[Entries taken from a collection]
= = = = =

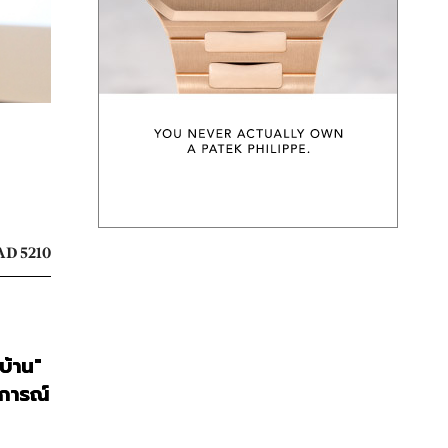
D 5210
้าน" 
การณ์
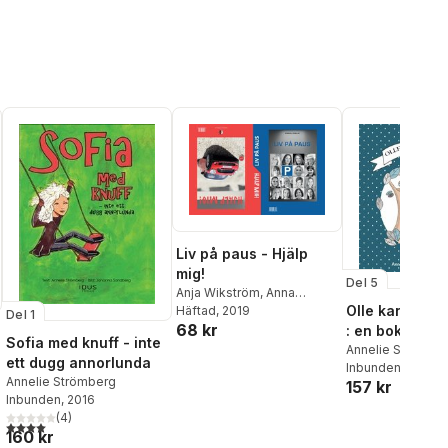
Liv på paus - Hjälp
mig!
Del 5
Anja Wikström
,
Anna
Olle kan inte 
Carlsson
Häftad
, 2019
,
Johanna
Del 1
68 kr
Eiderholm
,
Annelie
: en bok om å
Sofia med knuff - inte
Strömberg
,
Jessica
Annelie Strömbe
ett dugg annorlunda
Stigsdotter Axberg
,
Malin
Inbunden
, 2022
Annelie Strömberg
Roca Ahlgren
,
Jessica Hjert
157 kr
al röster:
Inbunden
, 2016
Flood
,
Anne Liljeroth
,
Lena
(
4
)
Holfve
,
Anna Säfström
,
4,0
utav 5 stjärnor. Totalt antal röster:
160 kr
Hanna Lans
,
Eva Svärd
,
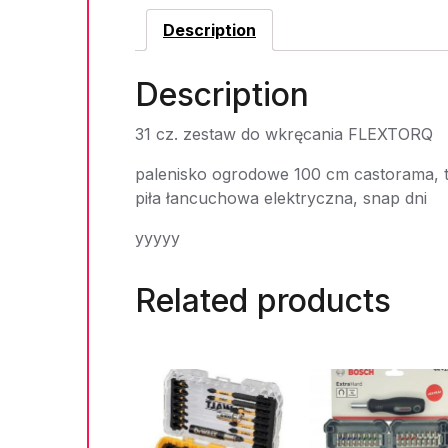
Description
Description
31 cz. zestaw do wkręcania FLEXTORQ
palenisko ogrodowe 100 cm castorama, t
piła łancuchowa elektryczna, snap dni
yyyyy
Related products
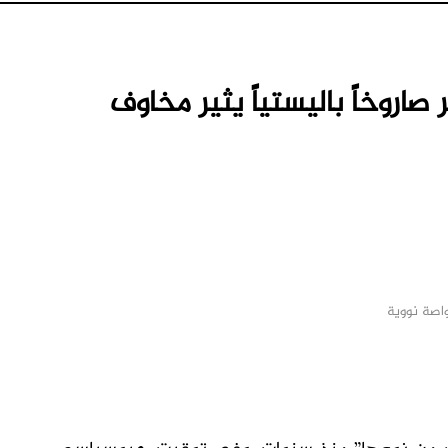
صاروخاً باليستياً يثير مخاوف
اصة نووية
M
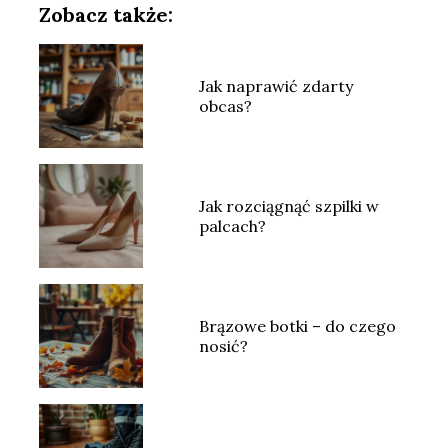
Zobacz także:
Jak naprawić zdarty
obcas?
Jak rozciągnąć szpilki w
palcach?
Brązowe botki – do czego
nosić?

= = = = =

Repeat the records exactly, without the pictures.

> Solution below:
D 5210
้าน" 
การณ์
Liv på paus - Hjälp
mig!
Del 5
Anja Wikström
,
Anna
Olle kan inte 
Carlsson
Häftad
, 2019
,
Johanna
Del 1
68 kr
Eiderholm
,
Annelie
: en bok om å
Sofia med knuff - inte
Strömberg
,
Jessica
Annelie Strömbe
ett dugg annorlunda
Stigsdotter Axberg
,
Malin
Inbunden
, 2022
Annelie Strömberg
Roca Ahlgren
,
Jessica Hjert
157 kr
al röster:
Inbunden
, 2016
Flood
,
Anne Liljeroth
,
Lena
(
4
)
Holfve
,
Anna Säfström
,
4,0
utav 5 stjärnor. Totalt antal röster:
160 kr
Hanna Lans
,
Eva Svärd
,
Description
Description
31 cz. zestaw do wkręcania FLEXTORQ
palenisko ogrodowe 100 cm castorama, t
piła łancuchowa elektryczna, snap dni
yyyyy
Related products
صاروخاً باليستياً يثير مخاوف
اصة نووية
M
Zobacz także:
Jak naprawić zdarty
obcas?
Jak rozciągnąć szpilki w
palcach?
Brązowe botki – do czego
nosić?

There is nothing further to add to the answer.